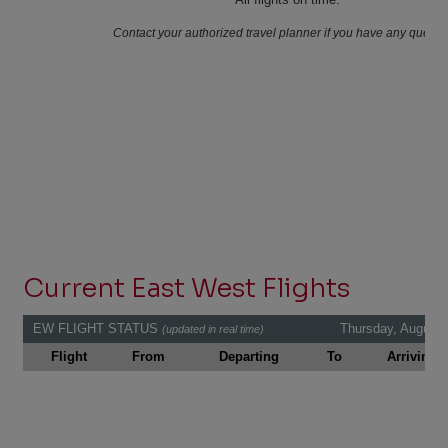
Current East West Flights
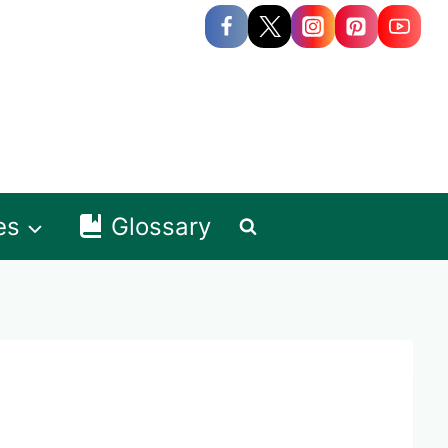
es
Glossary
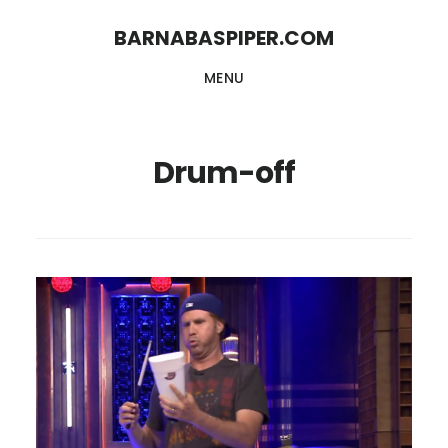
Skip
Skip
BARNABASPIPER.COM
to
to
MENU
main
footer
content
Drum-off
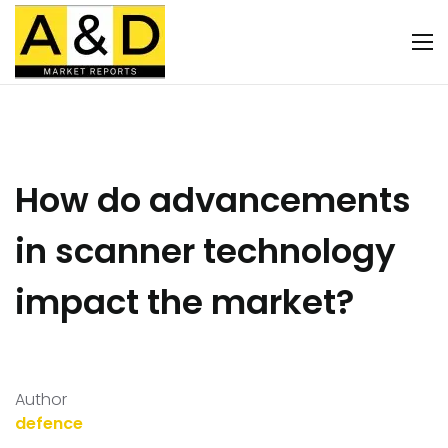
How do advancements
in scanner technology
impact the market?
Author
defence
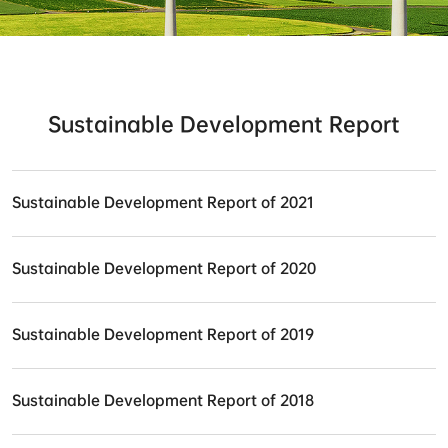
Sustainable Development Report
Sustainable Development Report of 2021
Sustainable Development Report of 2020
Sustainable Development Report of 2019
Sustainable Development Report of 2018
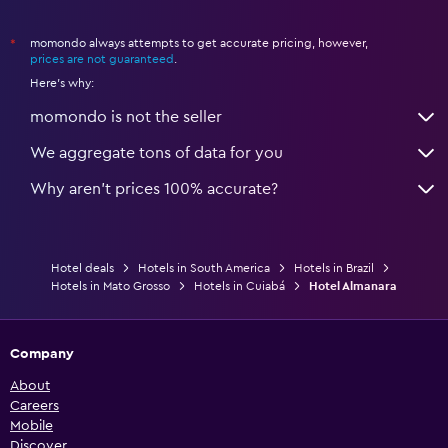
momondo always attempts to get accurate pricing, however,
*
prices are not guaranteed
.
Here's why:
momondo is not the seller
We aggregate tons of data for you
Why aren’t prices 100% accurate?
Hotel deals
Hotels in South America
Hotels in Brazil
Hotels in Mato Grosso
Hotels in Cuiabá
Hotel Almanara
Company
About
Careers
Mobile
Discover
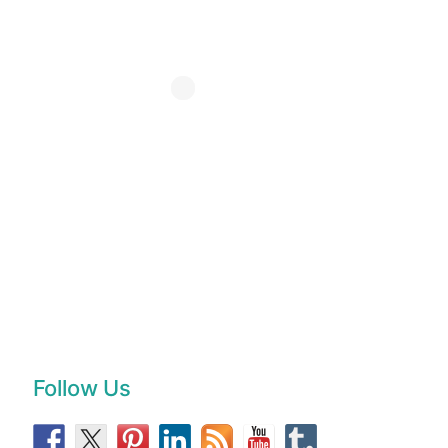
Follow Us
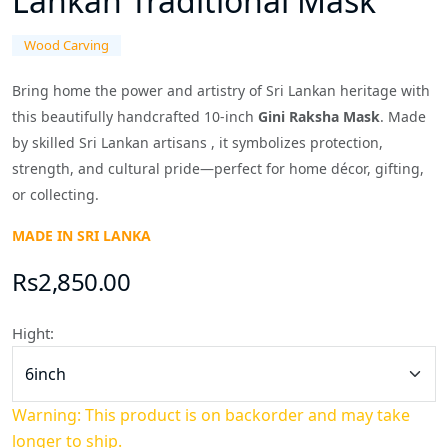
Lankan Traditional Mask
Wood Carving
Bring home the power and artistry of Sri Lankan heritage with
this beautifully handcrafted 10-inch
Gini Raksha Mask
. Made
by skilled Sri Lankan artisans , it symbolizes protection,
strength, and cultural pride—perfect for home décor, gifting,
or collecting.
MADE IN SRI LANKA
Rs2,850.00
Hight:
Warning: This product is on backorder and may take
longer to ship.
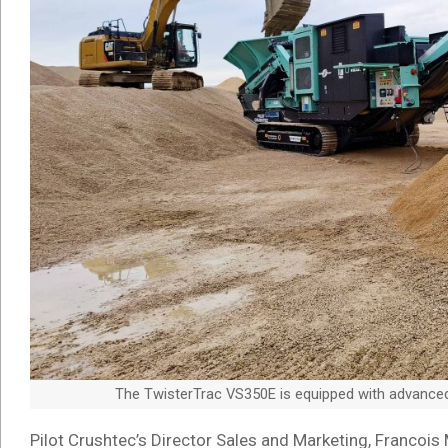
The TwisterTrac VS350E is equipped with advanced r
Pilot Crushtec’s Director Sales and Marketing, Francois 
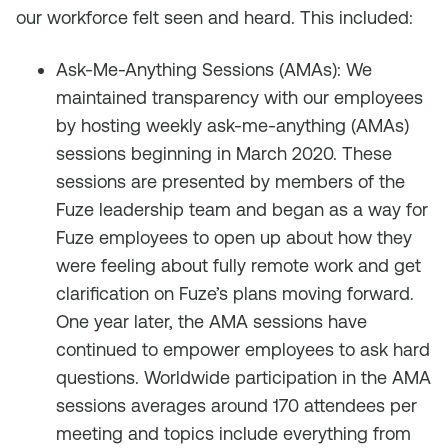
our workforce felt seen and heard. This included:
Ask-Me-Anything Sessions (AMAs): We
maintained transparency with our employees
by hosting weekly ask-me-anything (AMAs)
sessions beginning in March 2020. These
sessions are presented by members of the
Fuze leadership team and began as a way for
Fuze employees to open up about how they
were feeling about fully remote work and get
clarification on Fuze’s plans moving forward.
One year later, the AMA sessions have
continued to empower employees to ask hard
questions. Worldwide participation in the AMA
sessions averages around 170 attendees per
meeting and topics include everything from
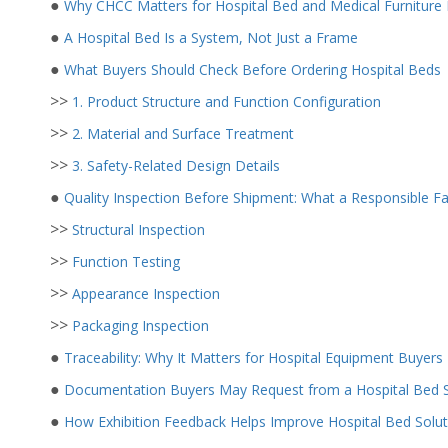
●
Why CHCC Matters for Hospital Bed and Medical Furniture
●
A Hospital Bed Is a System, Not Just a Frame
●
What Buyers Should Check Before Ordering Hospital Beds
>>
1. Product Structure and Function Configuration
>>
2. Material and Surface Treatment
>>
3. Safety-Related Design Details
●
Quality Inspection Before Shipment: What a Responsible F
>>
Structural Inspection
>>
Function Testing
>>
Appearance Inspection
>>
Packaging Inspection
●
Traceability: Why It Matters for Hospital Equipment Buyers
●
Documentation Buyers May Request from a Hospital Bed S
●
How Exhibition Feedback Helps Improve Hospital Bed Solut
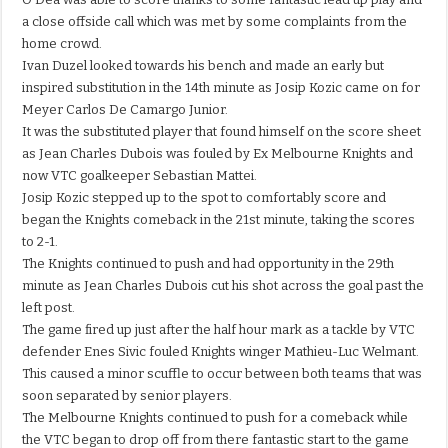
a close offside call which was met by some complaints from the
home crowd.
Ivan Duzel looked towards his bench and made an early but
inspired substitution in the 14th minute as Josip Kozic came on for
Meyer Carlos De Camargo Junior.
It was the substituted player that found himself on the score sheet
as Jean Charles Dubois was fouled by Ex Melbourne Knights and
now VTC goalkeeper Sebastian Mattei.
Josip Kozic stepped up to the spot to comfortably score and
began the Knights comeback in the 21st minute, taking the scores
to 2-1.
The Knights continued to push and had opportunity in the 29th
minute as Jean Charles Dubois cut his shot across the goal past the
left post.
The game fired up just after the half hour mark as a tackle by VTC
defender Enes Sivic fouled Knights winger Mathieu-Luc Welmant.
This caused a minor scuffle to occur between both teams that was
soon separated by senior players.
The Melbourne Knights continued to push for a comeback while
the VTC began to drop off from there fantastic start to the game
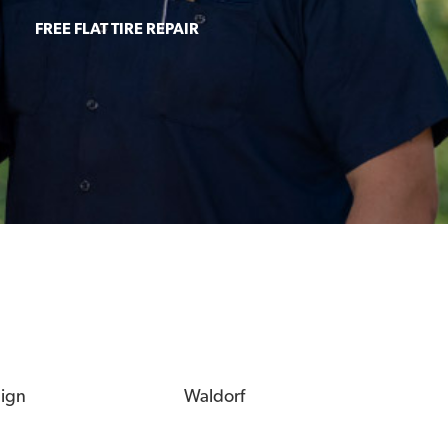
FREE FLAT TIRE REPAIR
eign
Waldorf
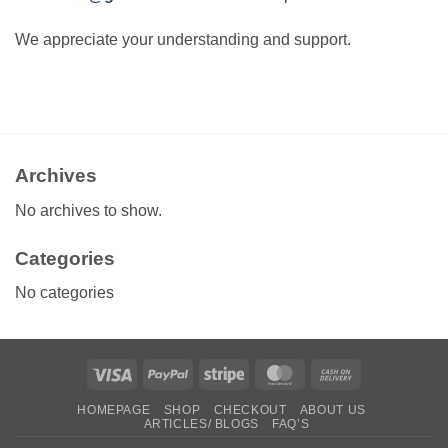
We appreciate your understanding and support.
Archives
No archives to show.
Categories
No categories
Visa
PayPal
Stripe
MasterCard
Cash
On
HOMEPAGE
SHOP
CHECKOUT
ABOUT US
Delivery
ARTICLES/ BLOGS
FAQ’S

* * *

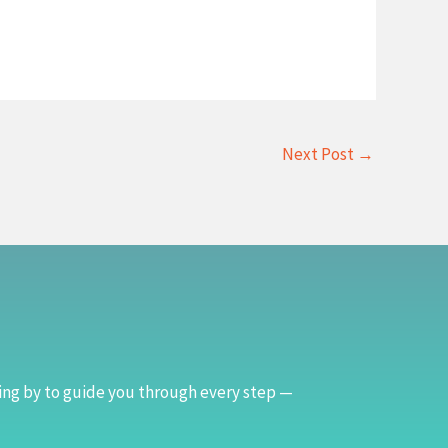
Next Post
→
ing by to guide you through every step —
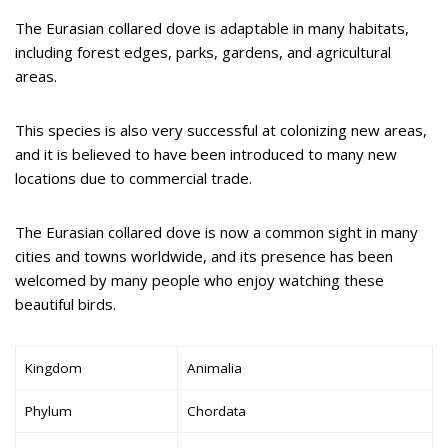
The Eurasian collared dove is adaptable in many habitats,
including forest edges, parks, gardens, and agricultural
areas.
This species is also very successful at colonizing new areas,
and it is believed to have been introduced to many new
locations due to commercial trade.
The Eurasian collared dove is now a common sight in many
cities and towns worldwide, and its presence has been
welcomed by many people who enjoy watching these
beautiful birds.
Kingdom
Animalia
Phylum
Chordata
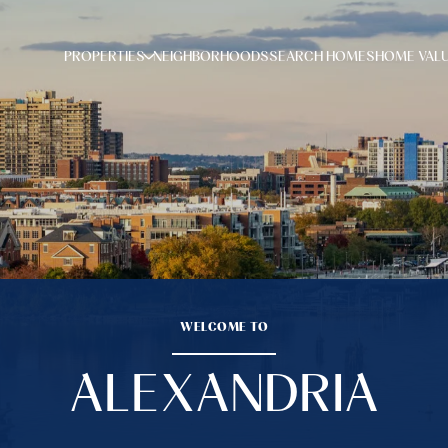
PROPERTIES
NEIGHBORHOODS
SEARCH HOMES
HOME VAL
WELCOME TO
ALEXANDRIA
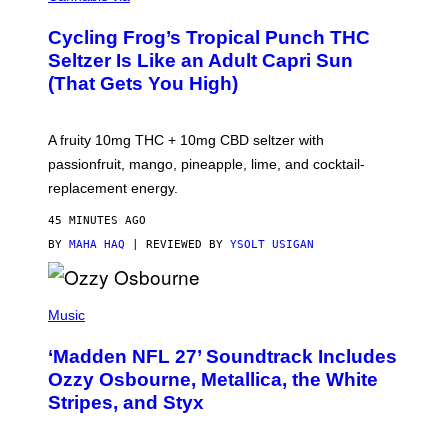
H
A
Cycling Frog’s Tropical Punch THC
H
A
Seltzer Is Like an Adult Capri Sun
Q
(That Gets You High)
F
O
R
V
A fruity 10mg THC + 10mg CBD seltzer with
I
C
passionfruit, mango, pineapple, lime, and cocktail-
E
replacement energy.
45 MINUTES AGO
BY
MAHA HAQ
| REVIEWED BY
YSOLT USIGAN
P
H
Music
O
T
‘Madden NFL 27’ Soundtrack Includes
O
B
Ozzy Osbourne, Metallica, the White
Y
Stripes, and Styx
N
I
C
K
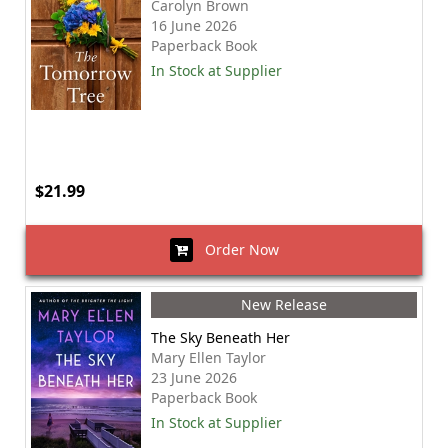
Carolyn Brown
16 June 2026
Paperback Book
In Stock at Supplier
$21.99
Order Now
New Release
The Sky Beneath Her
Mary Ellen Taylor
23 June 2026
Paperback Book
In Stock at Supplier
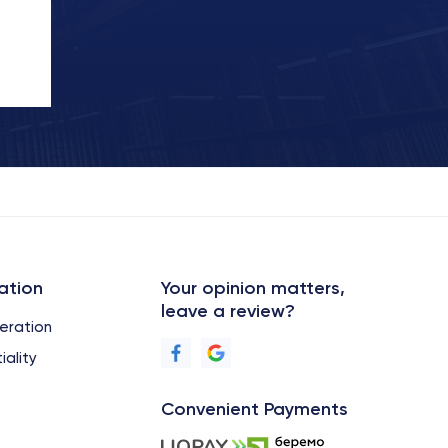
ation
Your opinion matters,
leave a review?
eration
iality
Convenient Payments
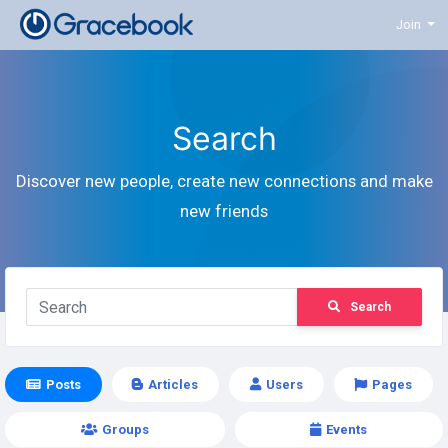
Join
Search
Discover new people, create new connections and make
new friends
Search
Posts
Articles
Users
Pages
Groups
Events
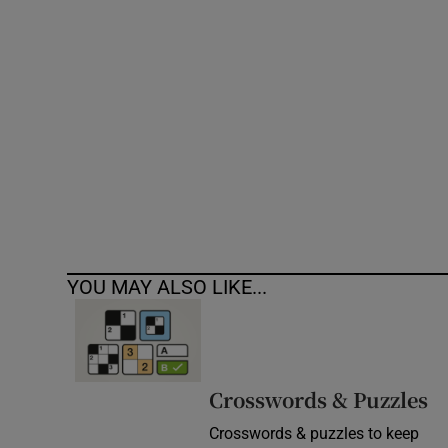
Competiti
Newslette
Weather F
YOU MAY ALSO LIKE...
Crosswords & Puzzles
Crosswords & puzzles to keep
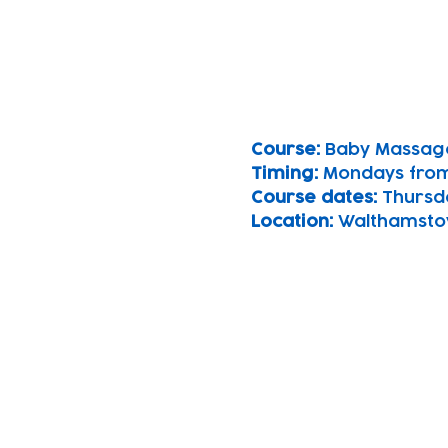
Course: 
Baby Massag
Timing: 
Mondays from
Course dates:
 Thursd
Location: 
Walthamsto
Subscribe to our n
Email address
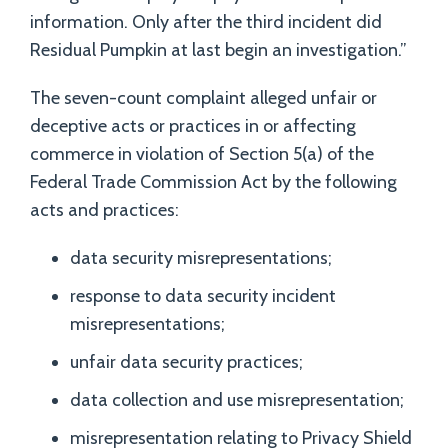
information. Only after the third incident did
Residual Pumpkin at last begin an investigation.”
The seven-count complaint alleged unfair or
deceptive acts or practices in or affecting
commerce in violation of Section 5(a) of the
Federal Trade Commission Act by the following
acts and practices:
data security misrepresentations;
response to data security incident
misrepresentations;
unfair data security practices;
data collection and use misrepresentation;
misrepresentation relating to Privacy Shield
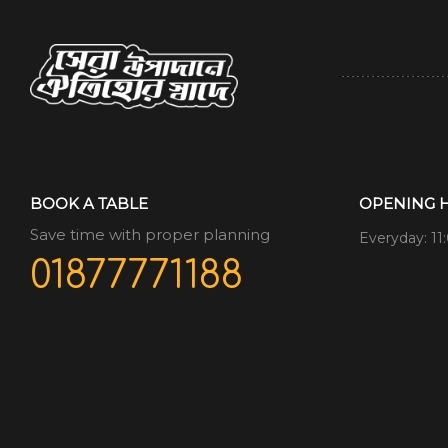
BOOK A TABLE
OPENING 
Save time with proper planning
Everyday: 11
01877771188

--

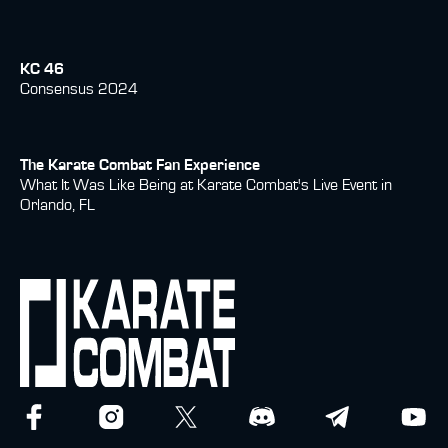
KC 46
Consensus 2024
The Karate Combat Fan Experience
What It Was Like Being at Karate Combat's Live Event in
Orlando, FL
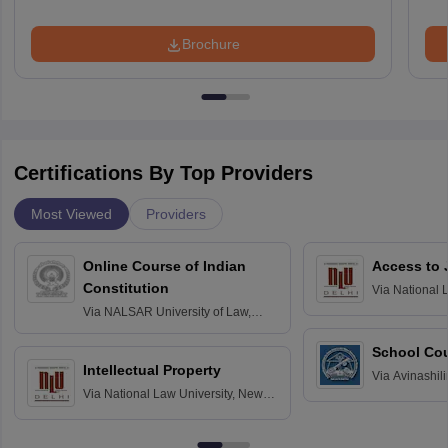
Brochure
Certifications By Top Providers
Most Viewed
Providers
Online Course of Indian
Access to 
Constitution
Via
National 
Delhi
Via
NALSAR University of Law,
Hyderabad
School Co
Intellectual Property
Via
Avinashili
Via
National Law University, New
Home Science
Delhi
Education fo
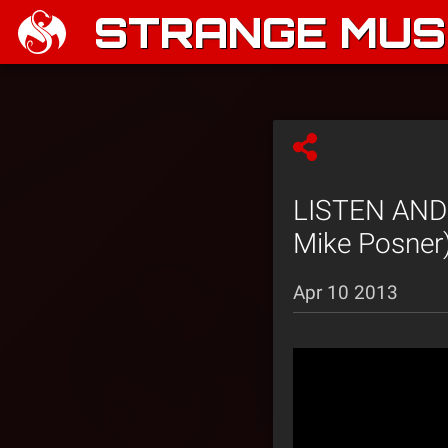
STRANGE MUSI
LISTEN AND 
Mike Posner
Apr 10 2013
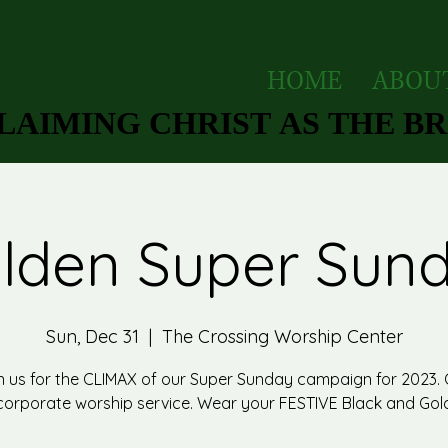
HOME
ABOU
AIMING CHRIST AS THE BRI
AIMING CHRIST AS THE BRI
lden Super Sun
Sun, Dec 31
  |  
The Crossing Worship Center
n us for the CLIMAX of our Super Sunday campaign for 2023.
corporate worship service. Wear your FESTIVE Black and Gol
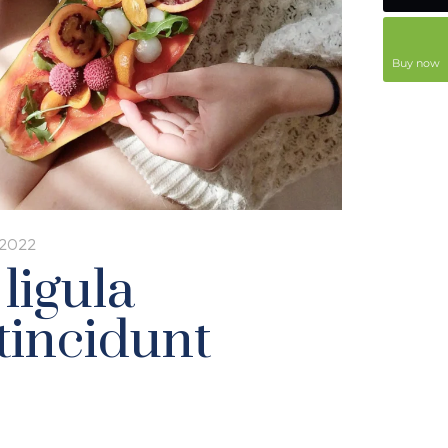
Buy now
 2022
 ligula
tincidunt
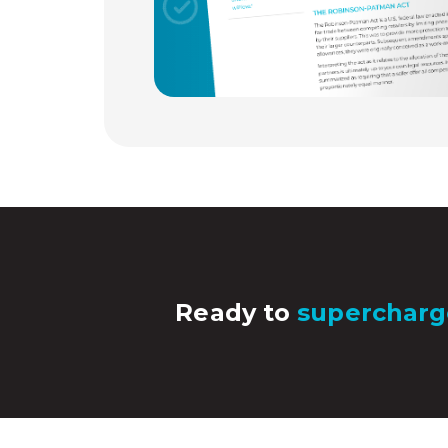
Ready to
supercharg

ASSIGNMENT: Your copy should hold only the lines above from the one containing "Current East West Flights" through the one containing "momondo is not the seller", exactly as written and free of pictures.

RESULT OF THE TASK:
Current East West Flights
es
Glossary
Skip
Skip
BARNABASPIPER.COM
to
to
MENU
main
footer
content
Drum-off
How do advancements
in scanner technology
impact the market?
Author
defence
Sustainable Development Report
Sustainable Development Report of 2021
Sustainable Development Report of 2020
Sustainable Development Report of 2019
Sustainable Development Report of 2018
momondo always attempts to get accurate pricing, however,
*
prices are not guaranteed
.
Here's why:
momondo is not the seller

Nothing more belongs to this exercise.